While again I agree that they likely had curly hair to some extent, we can't compare them to homo sapiens and mutations found in sapiens. For example, neanderthals likely had lighter skin, which was a completely different mutation that happened much earlier than the similar mutations that occurred in sapiens. Hobbits would be a species even more distantly related, I believe they're supposed to have been descended from homo erectus, and there's no reason to believe they wouldn't have independently accumulated many different mutations distinct from our own.

She herself was not in the study + it only shows that the variance found in Europe is higher through longer periods of time to adapt to said climate. Looking at the growing body of human migration history of Asia it went from South/near equatorial to North showing less adaptation.


Secondly, the trajectory of Neanderthals involves an evolutionary process adapted to the higher latitudinal North that produced similar phenotypical/color variations as later modern humans only proving my point further.
 
Humidity is also a major factor influencing nose evolution.

Consider that great apes and Equatorial humans tend to have short wide noses because they live in humid environments, hence do not need to adjust air humidity before it enters their lungs.
Meanwhile, Ethiopians, Somalis and Arabs tend towards long noses because they live in dry climates and need to moisturize inhaled air before it enters their lungs.
 
"The rare 'Flores Man', part ape, part man--indeed a transition between animal and human being. Even the inferior races of mankind are superior to this ape-man in all aspects, but this ape-man is still superior in intelligence--although certainly not in stature--to the other apes."
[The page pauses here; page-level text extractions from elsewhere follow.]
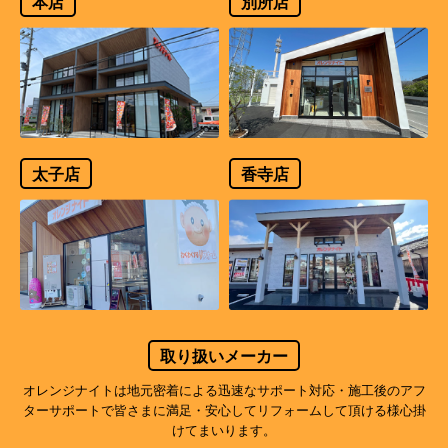
本店
別所店
太子店
香寺店
取り扱いメーカー
オレンジナイトは地元密着による迅速なサポート対応・施工後のアフ
ターサポートで
皆さまに満足・安心してリフォームして頂ける様心掛
けてまいります。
This would also, IMO, be really good for racism (so really bad for everyone outside Europe). Europeans now have the homo florisiensis for them to conclude that some of the oppressed 'inferior' races aren't human. Probably end up in a horrifically worse situation than OTL (if that's possible).
 
This would also, IMO, be really good for racism (so really bad for everyone outside Europe). Europeans now have the homo florisiensis for them to conclude that some of the oppressed 'inferior' races aren't human. Probably end up in a horrifically worse situation than OTL (if that's possible).
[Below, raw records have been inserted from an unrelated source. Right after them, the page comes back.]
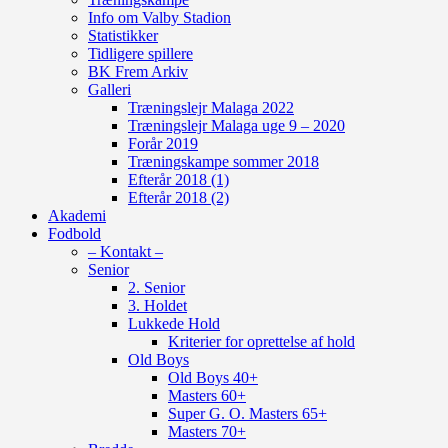
Info om Valby Stadion
Statistikker
Tidligere spillere
BK Frem Arkiv
Galleri
Træningslejr Malaga 2022
Træningslejr Malaga uge 9 – 2020
Forår 2019
Træningskampe sommer 2018
Efterår 2018 (1)
Efterår 2018 (2)
Akademi
Fodbold
– Kontakt –
Senior
2. Senior
3. Holdet
Lukkede Hold
Kriterier for oprettelse af hold
Old Boys
Old Boys 40+
Masters 60+
Super G. O. Masters 65+
Masters 70+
How so? It seems obvious that Homo floresensis is on an entirely different level than anything considered human. Although ethnic groups in the area, like the darker-skinned Indonesians, the Negrito peoples, Melanesians, and Australian Aboriginals might have it even worse because of the theories of admixture from this literally subhuman race.
 
How so? It seems obvious that Homo floresensis is on an entirely different level than anything considered human. Although ethnic groups in the area, like the darker-skinned Indonesians, the Negrito peoples, Melanesians, and Australian Aboriginals might have it even worse because of the theories of admixture from this literally subhuman race.
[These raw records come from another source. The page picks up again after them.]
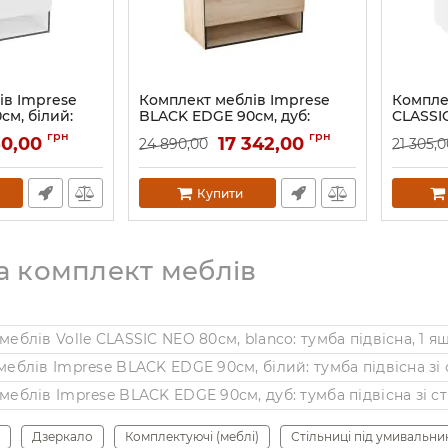
ів Imprese
Комплект меблів Imprese
Комплек
м, білий:
BLACK EDGE 90см, дуб:
CLASSIC
 зі стільницею
тумба підвісна зі стільницею
тумба п
грн
грн
50,00
17 342,00
24 890,00
21 305,0
альник
1 ящик + умивальник
умивал
накладний
Артикул:
Артикул:
f32119OK
Купити
а комплект меблів
меблів Volle CLASSIC NEO 80см, blanco: тумба підвісна, 1
Дзеркало
Комплектуючі (меблі)
Стільниці під умивальни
They'd be seen that way but they are as much a sub-group under the Homo genus as Homo Sapiens are.

People used to think of Neaderthals as literal sub-humans as well.
 
How so? It seems obvious that Homo floresensis is on an entirely different level than anything considered human. Although ethnic groups in the area, like the darker-skinned Indonesians, the Negrito peoples, Melanesians, and Australian Aboriginals might have it even worse because of the theories of admixture from this literally subhuman race.

Well, I was thinking it'd give Europeans a clearer excuse for their argument that there's a path from human to animal, so they could put themselves at the top, all the other races in a staircase, and then homo florisensis next to apes. It gives them one moremos link in an evolutionary hierarchy to put themselves at the top of.